Crowned by the eye-wateringly wonderful frontispieces of its eponymous basilica (the largest church in the country), Esztergom rises from the bluffs that cluster around the edges of the Danube as the river moves eastwards in line with the Slovak border. For centuries the city has figured as the epicentre of Roman Catholicism in Hungary, giving rise to opulent architecture and displays of ecclesiastical art. For the best broadside views going, be sure to head across the water to the Slovakian town of Štúrovo, where the great Castle Hill complex can be seen cascading down to the tight-knit streets of Watertown district in medley of baroque and neo-classical grandeur.
Sat right on the edge of the Southern Great Plains, on the cusp of the border between Hungary and Serbia, bustling, larger-than-life Szeged rarely fails to enthrall travellers who happen to pass its way. As the fourth largest city in the country overall it’s certainly no bucolic getaway, especially considering the injection of vitality that comes with the prestigious University of Szeged and its youthful students. What’s more, a flood here in 1879 drew the attention of no lesser a visionary than Emperor Franz Joseph, who promised to reinvigorate the centre with leafy walkways, palatial constructions and a healthy dose of Habsburg grandeur, much of which can now be spied out threading its way around Dóm Square.
Although humble little Vác, sat north of Budapest between the rising foothills of the Carpathian ranges, remains a rare addition to any tourist itinerary in Hungary, it’s certainly got more than its fair share of worthy sights. On its central March 15 Square, just two streets away from the winding waterways of the River Danube, history oozes from every crack and crevice, from the ice-cream-coloured baroque mansions built by the passing Habsburgs, from the ancient remnants of Roman homes that lie in the middle and from the charming facades of the Dominican Church. Then there’s that unforgettable Cathedral building, looking lifted straight from the Aventine Hill in Rome.
There’s only really one reason travellers passing through this periphery of Budapest would stop to smell the roses, and it comes in the form of the opulent Royal Palace of Gödöllő. The one time home of Emperor Franz Joseph himself, it’s arguably one of the most exquisite remnants of Austrian influence in all of old Magyar. Decorated to the hilt with Baroque curls and filigrees like icing on an impossibly elaborate wedding cake. If you can linger a while to explore some of the other sites here, then do. Erzsébet Park throws out verdant avenues of hornbeam trees and beeches, and the Capuchin church boasts one gorgeous place amidst the woods in Máriabesnyő.

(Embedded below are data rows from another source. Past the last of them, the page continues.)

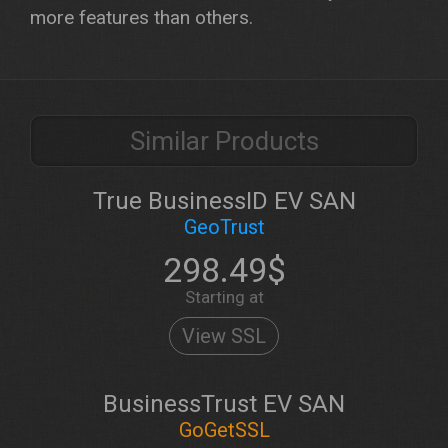
more features than others.
Similar Products
True BusinessID EV SAN
GeoTrust
298.49$
Starting at
View SSL
BusinessTrust EV SAN
GoGetSSL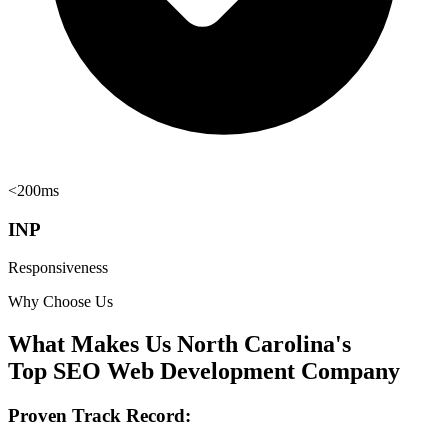
<200ms
INP
Responsiveness
Why Choose Us
What Makes Us North Carolina's
Top SEO Web Development Company
Proven Track Record:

Just a stone’s throw from the bustling inner districts of Budapest, boho Szentendre bursts at the charming cobbled seams with more art galleries and independent craft shops than you can shake a bubbling bowl of paprika-infused goulash at. Its centre, a maze of stone-clad streets and shady alleyways illuminated by boughs of fairy lights and café candles, finds its focus on Fő tér, a charming square of low-rise houses and al fresco cafes that can be found awash with artsy types fresh from the contemporary galleries right throughout the summer.
The historic bulwark of the great Danube Bend is all about the drama. Draped impossibly over the verdant river banks, this masterwork of medieval fortification was the brainchild of King Béla IV, who determined to keep out the Mongol Hordes in the aftermath of a tumultuous 12th century for Hungary. In subsequent centuries extra keeps and palaces and sprawling sets of palisades were added by the likes of Matthias Corvinus and Sigismund of Luxemburg, while an exquisite royal palace complex sits below, awash with Renaissance, Franciscan and Gothic styles.
Rustic little Hollókő has held a coveted UNESCO World Heritage title since 1987. It was crowned for its enchanting wealth of brick and whitewashed homes, all half-timbered, clad in rough-hewn masonry and dressed in a lush covering of traditional hanging baskets, doing well to reflect the original styles of pre-industrial settlement building in this section of Central Europe. What’s more, the surrounding ridges of the Cserhát Mountains make for one truly breath-taking setting, while the lonely, melancholic tower of the shingled church is just asking to be photographed.